Sense of loss…
When my pupils and clients tell me how the last couple of years has affected them, the overarching feeling is a sense of loss. Loss of time, loss of excitement, loss of direction and confidence, and an underlying sense of fear and stress that is hard to articulate.
Preparing for exams, interviews and organising events or social engagements is made all the more difficult as we never know if they can actually go ahead.
No sooner do we get told we’re on the road to recovery than we seem to be back where we started. Back indoors, online and feeling frustrated and isolated.
Then negative thoughts and feeling are exacerbated, and it’s easy to spiral into a place where we want to give up. Getting nothing done, giving in to the self saboteur, losing more time and making the situation worse.
We all feel it on some level, and it’s important to acknowledge loss before being able to take any positive steps. It’s ok to feel rubbish, because the situation we are all in is extremely difficult. Go ahead and feel as rubbish as you want, let’s face it some days are just going to go that way and that’s ok. However it doesn’t need to control us.
But what steps can we take to get out of the rut when it feels like it is consuming us and we feel trapped?
Start very small, but very positively and build gradually in manageable chunks so you can work this out but by bit as you go along. Making grand plans when so much can change at any point is likely to lead to disappointment and frustration. The beauty of small positive actions regularly means a lot more flexibility.

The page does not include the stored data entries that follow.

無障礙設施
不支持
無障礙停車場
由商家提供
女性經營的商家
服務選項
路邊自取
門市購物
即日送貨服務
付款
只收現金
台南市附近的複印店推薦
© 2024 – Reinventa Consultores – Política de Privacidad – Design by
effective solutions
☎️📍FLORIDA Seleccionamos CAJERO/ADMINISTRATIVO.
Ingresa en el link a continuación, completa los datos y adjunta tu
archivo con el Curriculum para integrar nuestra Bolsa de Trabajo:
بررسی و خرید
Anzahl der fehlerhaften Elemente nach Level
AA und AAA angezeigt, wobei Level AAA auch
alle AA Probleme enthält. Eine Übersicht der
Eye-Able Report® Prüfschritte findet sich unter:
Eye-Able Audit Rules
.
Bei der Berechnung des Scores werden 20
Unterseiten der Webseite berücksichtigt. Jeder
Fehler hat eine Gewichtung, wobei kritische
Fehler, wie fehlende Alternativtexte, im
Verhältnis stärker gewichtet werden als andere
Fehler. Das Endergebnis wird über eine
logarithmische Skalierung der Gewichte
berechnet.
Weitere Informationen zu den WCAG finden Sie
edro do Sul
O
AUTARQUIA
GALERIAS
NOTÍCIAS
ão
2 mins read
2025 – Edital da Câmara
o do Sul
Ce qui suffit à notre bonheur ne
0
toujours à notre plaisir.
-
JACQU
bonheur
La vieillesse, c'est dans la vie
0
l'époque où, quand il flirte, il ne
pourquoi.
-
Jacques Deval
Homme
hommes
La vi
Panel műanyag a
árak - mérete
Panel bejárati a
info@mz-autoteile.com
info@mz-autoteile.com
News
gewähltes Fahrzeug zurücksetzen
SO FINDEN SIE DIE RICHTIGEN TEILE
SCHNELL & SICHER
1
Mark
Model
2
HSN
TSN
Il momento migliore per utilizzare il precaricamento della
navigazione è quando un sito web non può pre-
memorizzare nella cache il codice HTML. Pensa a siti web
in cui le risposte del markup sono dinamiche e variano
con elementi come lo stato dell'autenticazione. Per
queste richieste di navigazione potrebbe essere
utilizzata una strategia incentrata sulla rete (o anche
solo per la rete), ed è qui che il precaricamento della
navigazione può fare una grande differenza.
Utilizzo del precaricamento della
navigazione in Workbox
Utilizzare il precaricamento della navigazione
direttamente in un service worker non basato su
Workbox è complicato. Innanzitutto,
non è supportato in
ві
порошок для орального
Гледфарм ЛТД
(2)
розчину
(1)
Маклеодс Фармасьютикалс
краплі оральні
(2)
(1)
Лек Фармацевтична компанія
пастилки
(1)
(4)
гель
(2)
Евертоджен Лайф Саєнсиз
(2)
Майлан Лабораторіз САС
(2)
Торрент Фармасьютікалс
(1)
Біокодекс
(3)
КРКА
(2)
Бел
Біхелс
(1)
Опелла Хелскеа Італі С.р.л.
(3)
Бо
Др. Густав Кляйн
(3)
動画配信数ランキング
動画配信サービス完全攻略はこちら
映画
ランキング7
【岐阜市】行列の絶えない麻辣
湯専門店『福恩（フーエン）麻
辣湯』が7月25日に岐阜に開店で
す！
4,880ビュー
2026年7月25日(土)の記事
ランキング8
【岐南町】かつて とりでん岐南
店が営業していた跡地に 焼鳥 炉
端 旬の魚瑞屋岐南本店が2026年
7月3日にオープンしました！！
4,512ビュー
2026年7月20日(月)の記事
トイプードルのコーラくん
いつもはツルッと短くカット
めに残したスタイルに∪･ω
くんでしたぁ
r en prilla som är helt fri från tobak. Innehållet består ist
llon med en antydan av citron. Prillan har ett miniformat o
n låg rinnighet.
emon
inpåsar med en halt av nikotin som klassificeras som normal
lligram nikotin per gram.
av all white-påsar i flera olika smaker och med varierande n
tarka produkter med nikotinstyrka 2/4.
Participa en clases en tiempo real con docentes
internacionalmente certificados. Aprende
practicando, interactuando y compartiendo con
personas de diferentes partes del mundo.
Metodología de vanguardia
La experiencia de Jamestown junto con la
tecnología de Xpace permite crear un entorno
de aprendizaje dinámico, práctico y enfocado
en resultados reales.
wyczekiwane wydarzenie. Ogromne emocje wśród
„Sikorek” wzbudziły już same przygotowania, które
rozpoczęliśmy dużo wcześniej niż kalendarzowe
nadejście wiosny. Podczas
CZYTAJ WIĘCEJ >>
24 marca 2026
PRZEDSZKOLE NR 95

Rather than a fixed mind set that can box you in, just do what you can and play with it. And with small actions you’re able to move it around, try something different every day and build it into your muscle memory. The simpler the better.
Start with one small thing each day, and remember anything is better than nothing no matter how small. It could be as simple as:
- Jotting down an idea for inspiration
- Going for a 10 minute walk
- Spending 5 minutes devoting your internal monologue and thoughts to confidence and optimism, and shut out the negativity – ( trust me it can be a total game changer especially first thing in the morning, your whole day can improve!)
- Putting the washing away followed by a victory lap! (Seriously I always feel I deserve a gold medal when I accomplish this one 🏅)
- Choosing boiled potatoes over fries
- 2 minutes connecting to your breathing
- Drink an extra glass of water during the day when you’re feeling foggy
……Be creative, and don’t take it too seriously.
Positive Thoughts and the Internal Coach
Keep training your thoughts and actions to the positive bit by bit. Experiment, then build on the things that you feel help and inspire you. Through this approach you can learn to coach yourself. Just remember to celebrate that thing you’ve done, and if you do find yourself in another rut then simply try something else.
You can do the above whether you’re snowed under with work, or are isolating at home and feeling desolate.
You GET to do it!
The perception of ‘getting to do it’ rather than ‘having to do it’ can also help.
I learnt that after badly slipping a disc in my back (an injury I wouldn’t wish on my worst enemy – the pain is indescribable). I was forced to give up a lot of what loved doing, and genuinely thought my life was over. I had taken so much for granted, so much so that getting to walk down the road without feeling excruciating pain was something I dreamed about.
When I finally started to heal and was able to do that again, I realised how lucky I was. I didn’t have to take another step, I got to.